In the late 1970s, the charismatic Isaac and Rebecca Walker lead the Collective Justice Mission. Labeled radicals and feeling persecuted by the US government, they relocate their followers to the one place they believe they can create a socialist utopia: the jungles of South America. There they build Freedom Town. But relatives left behind in the US become worried: what exactly is going on at this compound in the jungle?
The Church in the Darkness combines unique narrative with tight top-down action-infiltration gameplay in an open-ended environment. As Vic, an ex-law enforcement officer, you travel to South America to get into Freedom Town and check on your nephew, Alex. Play how you want - you can avoid detection completely, take on the guards using non-lethal methods, or kill anyone who gets in your way. But you'll have to live with the consequences of those choices.
The game stars Ellen McLain (best known as GLaDOS in Portal) and John Patrick Lowrie (the Sniper from Team Fortress 2) as the intense Rebecca and Isaac Walker. You soak up the story through the town PA system, where the preachers share their dogma and beliefs. You find documents and letters scattered around camp which clue you into the true nature of Freedom Town.
Every playthrough offers unique gameplay scenarios and story elements, with different character personalities and a shifting narrative told through investigation and action. How dangerous are the Walkers? Who are your allies and enemies? How far will you go to uncover the truth and save these people?
On IGN's "Games to Watch" list.|
On multiple "Most Anticipated Video Games" lists, including:
"In this game, it's less that the story is changing. It's that the actual choices are changing underneath players."

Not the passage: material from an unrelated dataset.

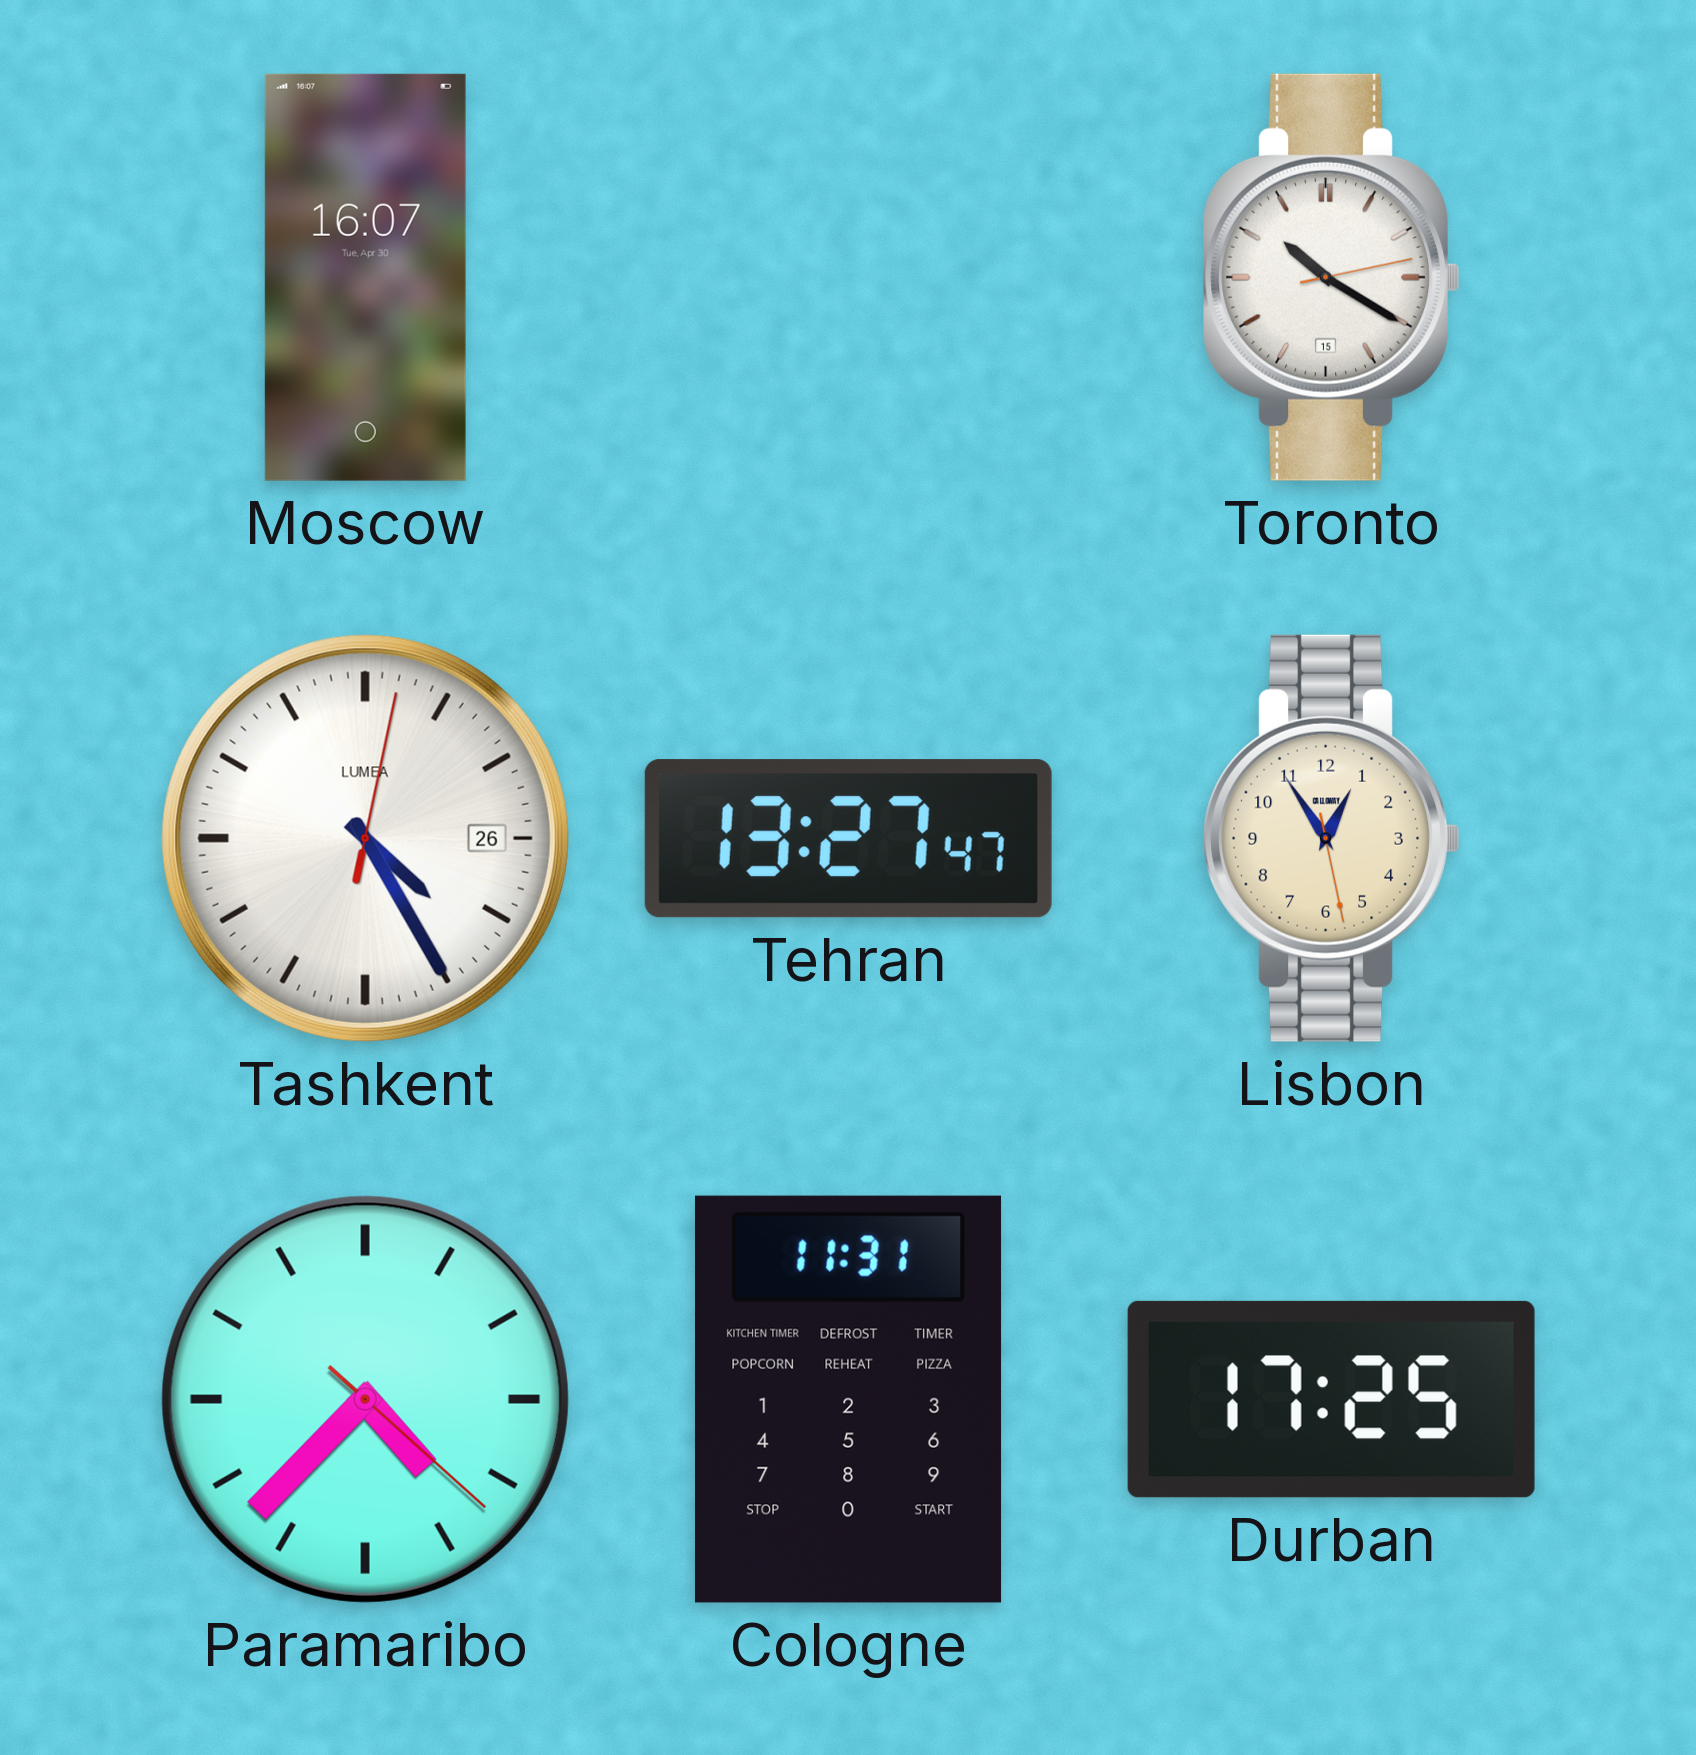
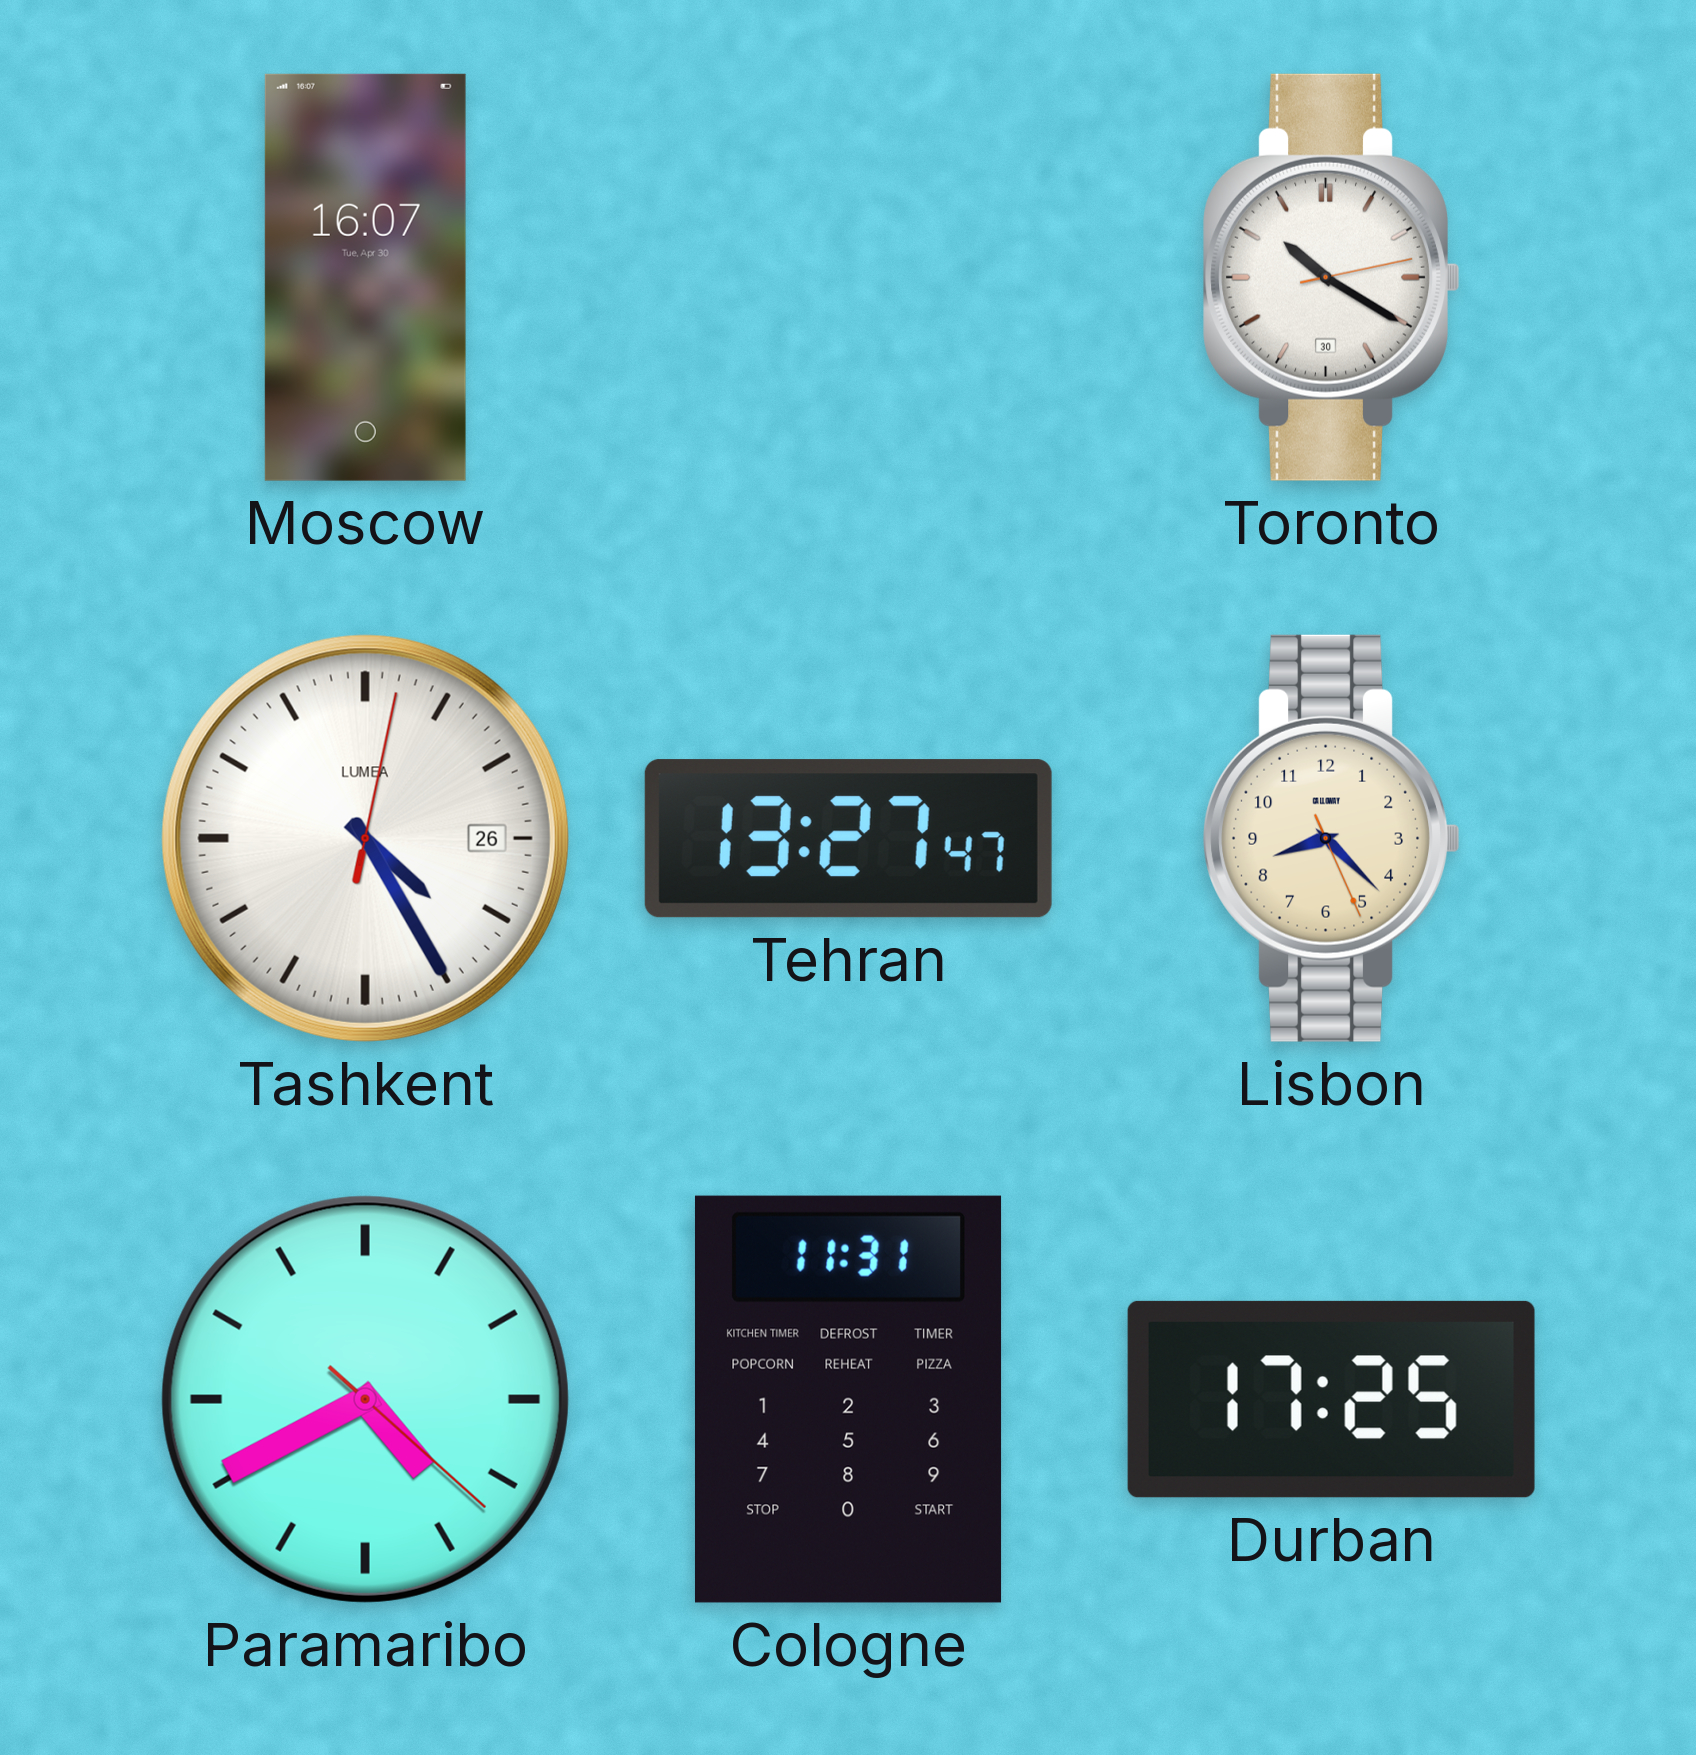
Toronto date: 15 -> 30
Lisbon: 12:54 -> 8:22
Paramaribo: 4:37 -> 4:40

"That's something Rouse wants to inject into The Church in the Darkness... humanity. Isaac and Rebecca are extreme, but they can also be compassionate and caring. Or they can be power-hungry monsters. It all depends on which story you see."
"It's a creative form of narrative direction that I hope will influence how players choose to go about infiltrating camp. If they're a nice crew, the moral impetus might be to get in and out without harming a fly. If they're bloodthirsty zealots, well, a few flies won't matter."
"Rouse's new game, the murkily titled The Church In The Darkness, is a gamble. No one has done it before, so no one knows what the potential is for a game about infiltrating a religious cult in a South American jungle in the late 1970s. No one knows what the potential is for an action-infiltration game, for a throwback to one of Rouse's old favorites, Castle Wolfenstein, with the twist of having a malleable story... Hopefully The Church In The Darkness will also be as interesting in its finished state next year as it seemed when Rouse showed it to me last month in San Francisco."